When you reach the line below that has "УК РФ, у его", start returning lines exactly, and stop after the line that has "reconnues par une appellation"; skip the pictures.

** Data for processing follows **

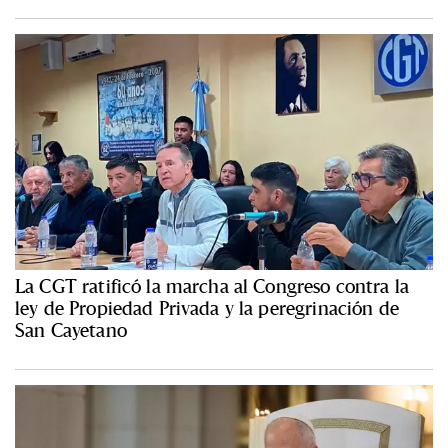
La CGT ratificó la marcha al Congreso contra la
ley de Propiedad Privada y la peregrinación de
San Cayetano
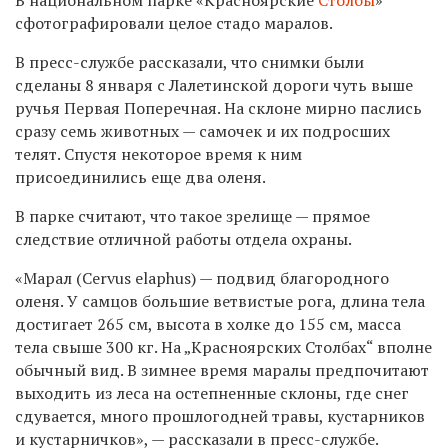
сфотографировали целое стадо маралов.
В пресс-службе рассказали, что снимки были
сделаны 8 января с Лалетинской дороги чуть выше
ручья Первая Поперечная. На склоне мирно паслись
сразу семь животных
—
самочек и их подросших
телят. Спустя некоторое время к ним
присоединились еще два оленя.
В парке считают, что такое зрелище
—
прямое
следствие отличной работы отдела охраны.
«
Марал (Cervus elaphus)
—
подвид благородного
оленя. У самцов большие ветвистые рога, длина тела
достигает 265 см, высота в холке до 155 см, масса
тела свыше 300 кг. На „Красноярских Столбах“ вполне
обычный вид. В зимнее время маралы предпочитают
выходить из леса на остепненные склоны, где снег
сдувается, много прошлогодней травы, кустарников
и кустарничков
»
,
—
рассказали в пресс-службе.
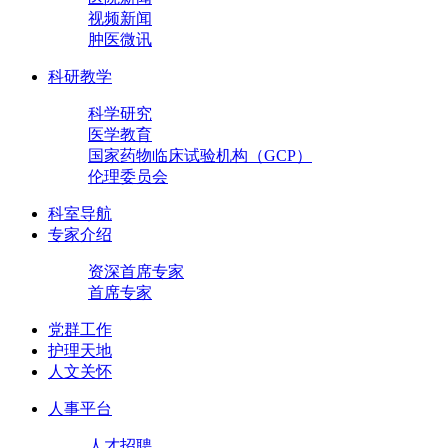
视频新闻
肿医微讯
科研教学
科学研究
医学教育
国家药物临床试验机构（GCP）
伦理委员会
科室导航
专家介绍
资深首席专家
首席专家
党群工作
护理天地
人文关怀
人事平台
人才招聘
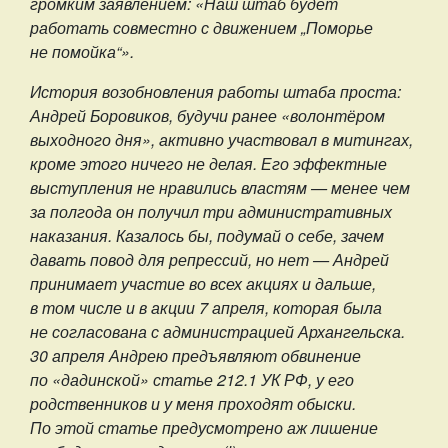
громким заявлением: «Наш штаб будет
работать совместно с движением „Поморье
не помойка“».
История возобновления работы штаба проста:
Андрей Боровиков, будучи ранее «волонтёром
выходного дня», активно участвовал в митингах,
кроме этого ничего не делая. Его эффектные
выступления не нравились властям — менее чем
за полгода он получил три административных
наказания. Казалось бы, подумай о себе, зачем
давать повод для репрессий, но нет — Андрей
принимает участие во всех акциях и дальше,
в том числе и в акции 7 апреля, которая была
не согласована с администрацией Архангельска.
30 апреля Андрею предъявляют обвинение
по «дадинской» статье 212.1 УК РФ, у его
родственников и у меня проходят обыски.
По этой статье предусмотрено аж лишение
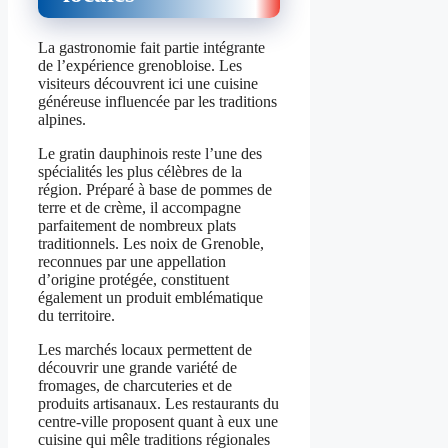
La gastronomie fait partie intégrante
de l’expérience grenobloise. Les
visiteurs découvrent ici une cuisine
généreuse influencée par les traditions
alpines.
Le gratin dauphinois reste l’une des
spécialités les plus célèbres de la
région. Préparé à base de pommes de
terre et de crème, il accompagne
parfaitement de nombreux plats
traditionnels. Les noix de Grenoble,
reconnues par une appellation
d’origine protégée, constituent
également un produit emblématique
du territoire.
Les marchés locaux permettent de
découvrir une grande variété de
fromages, de charcuteries et de
produits artisanaux. Les restaurants du
centre-ville proposent quant à eux une
cuisine qui mêle traditions régionales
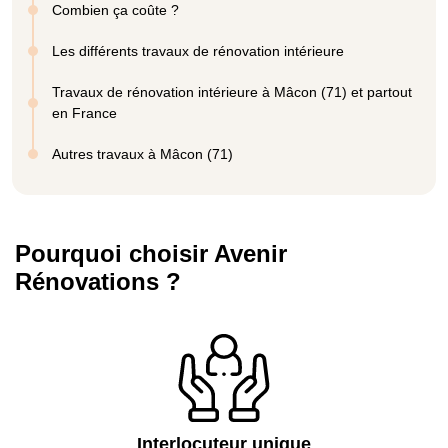
Combien ça coûte ?
Les différents travaux de rénovation intérieure
Travaux de rénovation intérieure à Mâcon (71) et partout
en France
Autres travaux à Mâcon (71)
Pourquoi choisir Avenir
Rénovations ?
Interlocuteur unique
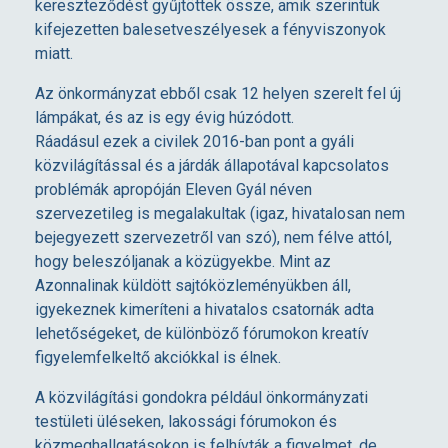
kereszteződést gyűjtöttek össze, amik szerintük
Ü
kifejezetten balesetveszélyesek a fényviszonyok
miatt.
G
Az önkormányzat ebből csak 12 helyen szerelt fel új
lámpákat, és az is egy évig húzódott.
Y
Ráadásul ezek a civilek 2016-ban pont a gyáli
közvilágítással és a járdák állapotával kapcsolatos
N
problémák apropóján Eleven Gyál néven
szervezetileg is megalakultak (igaz, hivatalosan nem
Ö
bejegyezett szervezetről van szó), nem félve attól,
hogy beleszóljanak a közügyekbe. Mint az
Azonnalinak küldött sajtóközleményükben áll,
K
igyekeznek kimeríteni a hivatalos csatornák adta
lehetőségeket, de különböző fórumokon kreatív
Ö
figyelemfelkeltő akciókkal is élnek.
A közvilágítási gondokra például önkormányzati
Z
testületi üléseken, lakossági fórumokon és
közmeghallgatásokon is felhívták a figyelmet, de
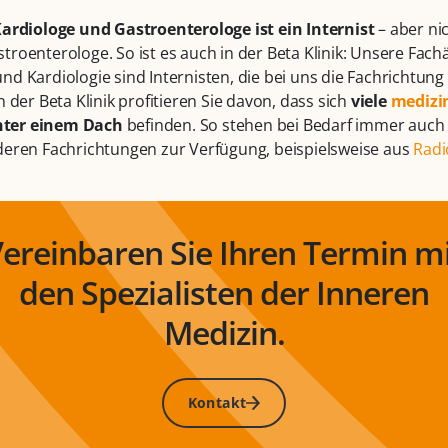
Kardiologe und Gastroenterologe ist ein Internist
– aber nic
troenterologe. So ist es auch in der Beta Klinik: Unsere Fachä
nd Kardiologie sind Internisten, die bei uns die Fachrichtung
n der Beta Klinik profitieren Sie davon, dass sich
viele
medizi
ter einem Dach
befinden. So stehen bei Bedarf immer auch 
deren Fachrichtungen zur Verfügung, beispielsweise aus
Radi
ereinbaren Sie Ihren Termin m
den Spezialisten der Inneren
Medizin.
Kontakt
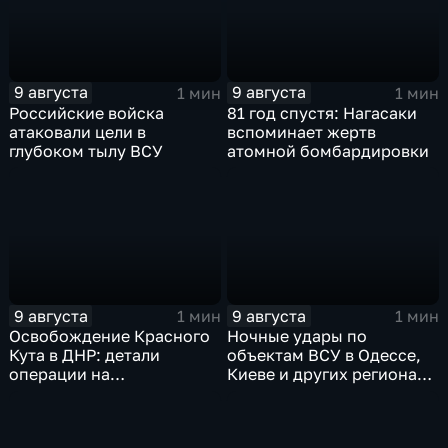
ВСУ
9 августа
9 августа
1 мин
1 мин
Российские войска
81 год спустя: Нагасаки
атаковали цели в
вспоминает жертв
глубоком тылу ВСУ
атомной бомбардировки
9 августа
9 августа
1 мин
1 мин
Освобождение Красного
Ночные удары по
Кута в ДНР: детали
объектам ВСУ в Одессе,
операции на
Киеве и других регионах
Добропольском
Украины
направлении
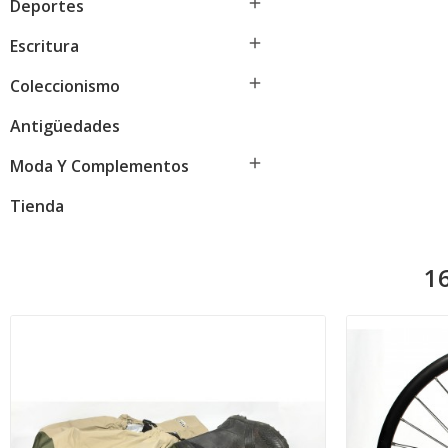

Deportes

Escritura

Coleccionismo
Antigüedades

Moda Y Complementos
Tienda
16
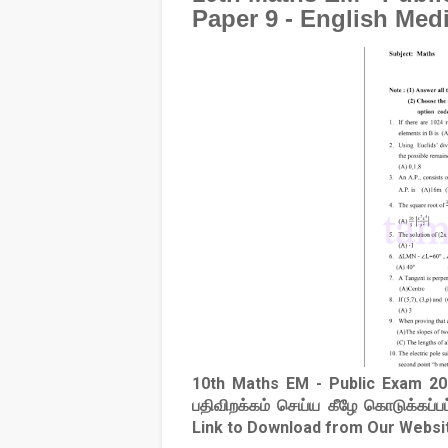
Paper 9 - English Me
10th Maths EM - Public Exam 2
பதிவிறக்கம் செய்ய கீழே கொடுக்கப்ப
Link to Download from Our Websi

** End of Data for processing **

Response to this task:
по «дадинской» статье 212.1 УК РФ, у его
родственников и у меня проходят обыски.
По этой статье предусмотрено аж лишение
La gastronomie fait partie intégrante
de l’expérience grenobloise. Les
visiteurs découvrent ici une cuisine
généreuse influencée par les traditions
alpines.
Le gratin dauphinois reste l’une des
spécialités les plus célèbres de la
région. Préparé à base de pommes de
terre et de crème, il accompagne
parfaitement de nombreux plats
traditionnels. Les noix de Grenoble,
reconnues par une appellation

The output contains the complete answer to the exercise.